Las organizaciones denunciaron que el cambio climático afecta negativamente las cosechas, al tiempo que se suman problemas como la desaceleración en el consumo mundial, la volatilidad de los mercados internacionales, el incremento en los costos de producción y cargas administrativas elevadas que limitan la competitividad del sector. Por ello, insistieron en que la PAC debe seguir siendo una herramienta esencial para que el sector pueda adaptarse y evolucionar frente a estos retos.

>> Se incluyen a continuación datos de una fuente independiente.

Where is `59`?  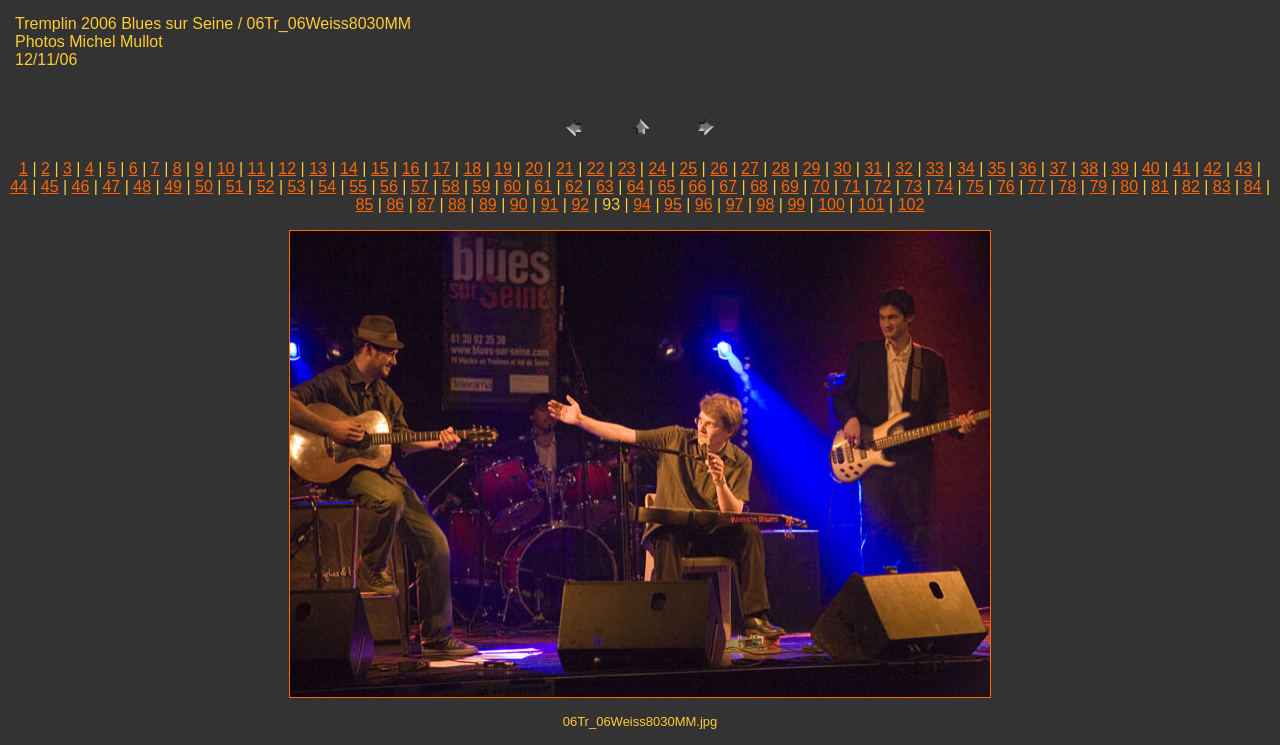 59 is located at coordinates (482, 186).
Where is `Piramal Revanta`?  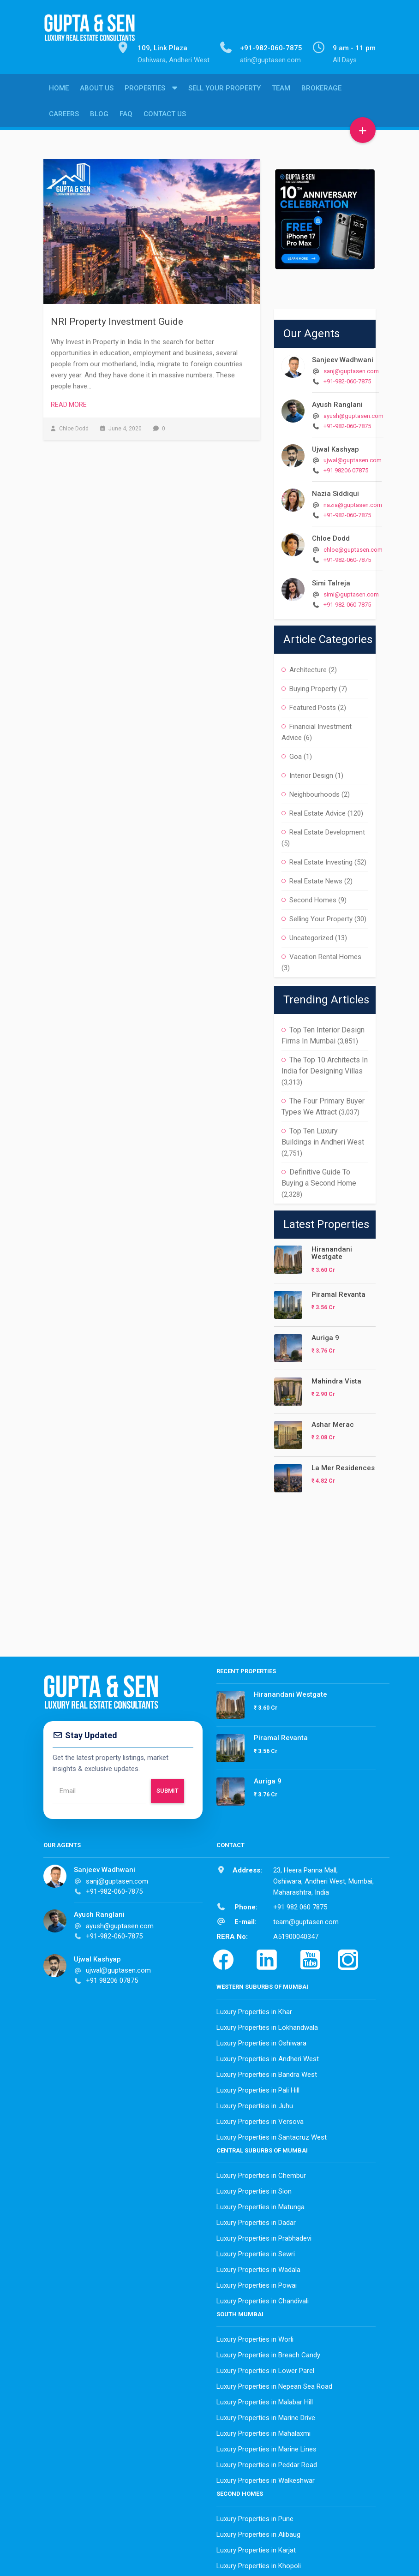 Piramal Revanta is located at coordinates (338, 1292).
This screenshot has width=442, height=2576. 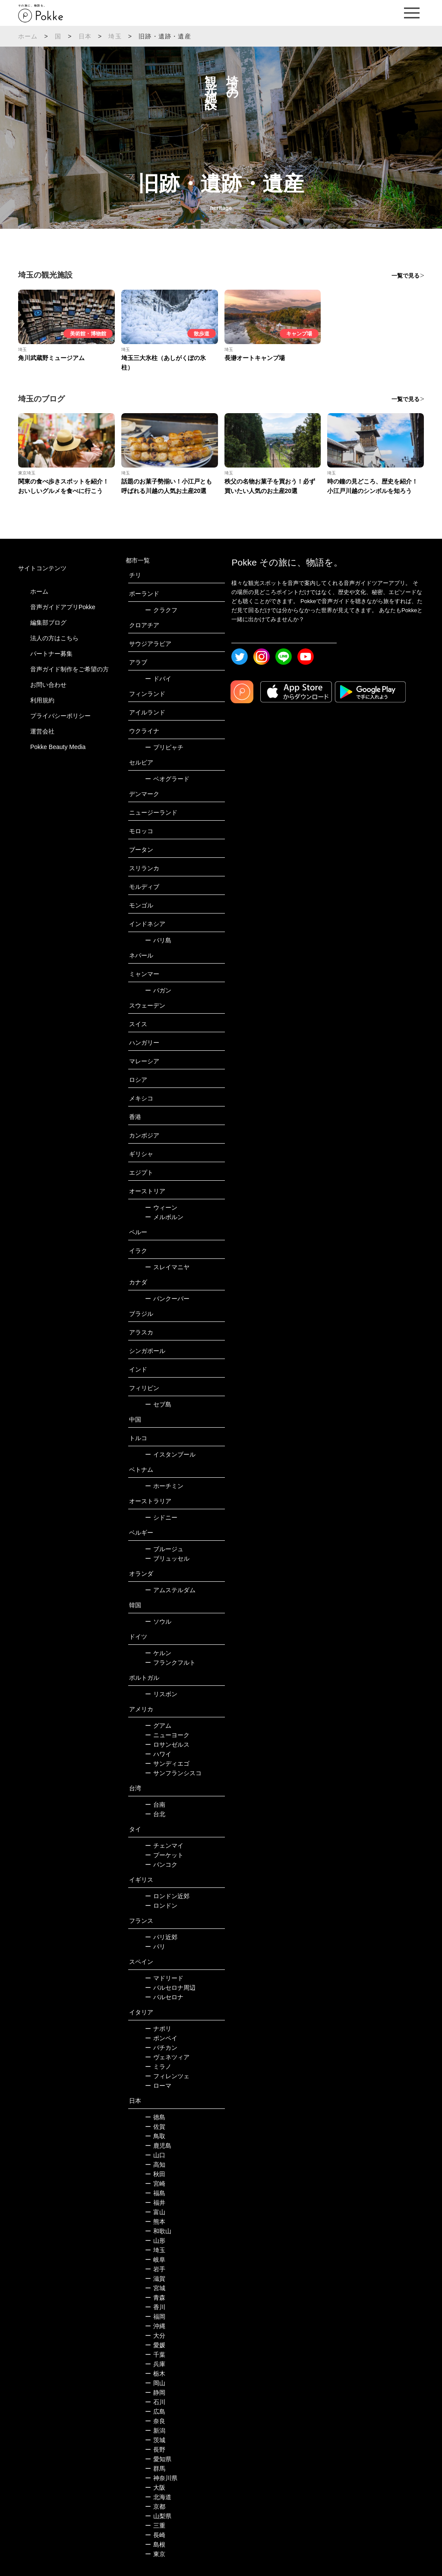 What do you see at coordinates (158, 678) in the screenshot?
I see `ドバイ` at bounding box center [158, 678].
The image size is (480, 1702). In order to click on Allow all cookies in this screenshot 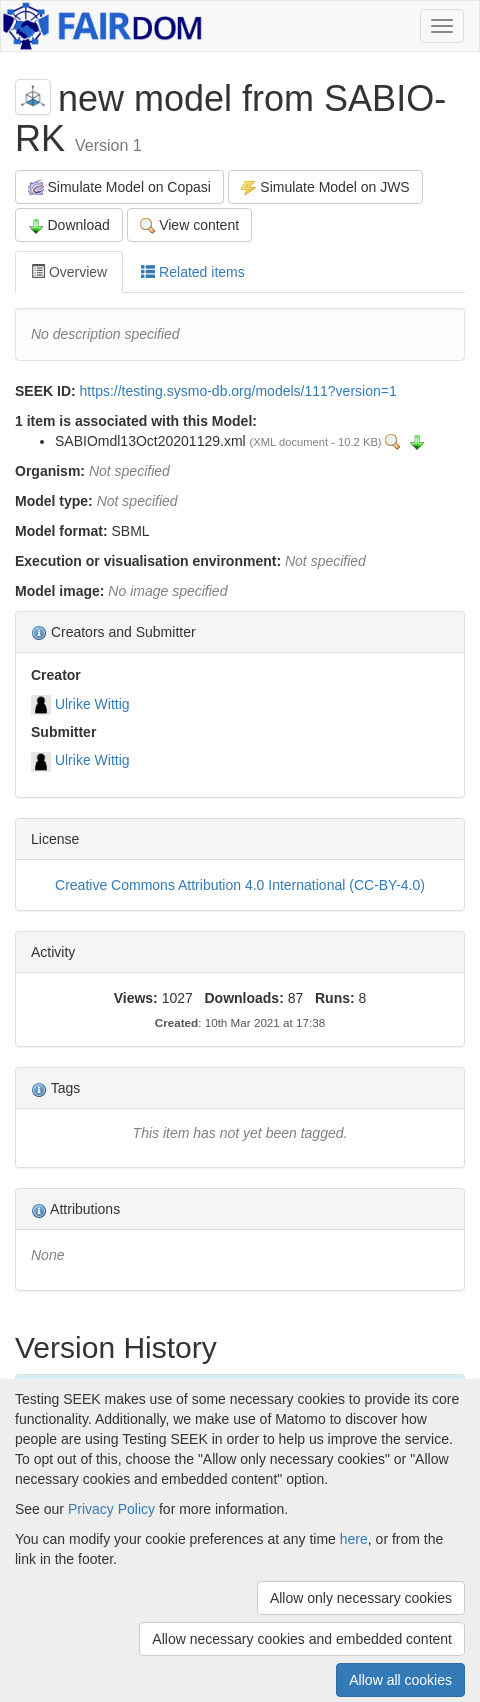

La petición también incluyó el rechazo a que las ayudas al sector vinícola pasen a ser parcialmente cofinanciadas por los Estados miembros, argumento que podría provocar desigualdades entre países y fragmentar el mercado europeo. Además, las asociaciones solicitaron que se incorporen a la próxima PAC las medidas incluidas en el llamado «paquete del vino», valorando positivamente iniciativas como la desalcoholización y el etiquetado digital, cuya implementación consideran prioritaria.
Para facilitar la transición al nuevo marco financiero plurianual 2028-2034, el sector pidió un período transitorio que permita mantener la intervención sectorial vitivinícola. En materia de salud pública, las organizaciones afirmaron su compromiso con las acciones contra el consumo excesivo de alcohol, al mismo tiempo que resaltaron que el vino forma parte de la cultura y del territorio, siendo compatible con un estilo de vida saludable si se consume con moderación.
Representantes españoles como la Federación Española del Vino (FEV), la Organización Interprofesional del Vino de España (OIVE) y la Asociación Empresarial Vinos de España (AEVE), junto con otras entidades agrícolas y cooperativas, participaron activamente en la reunión, mostrando una postura coordinada para defender el futuro del sector en Europa.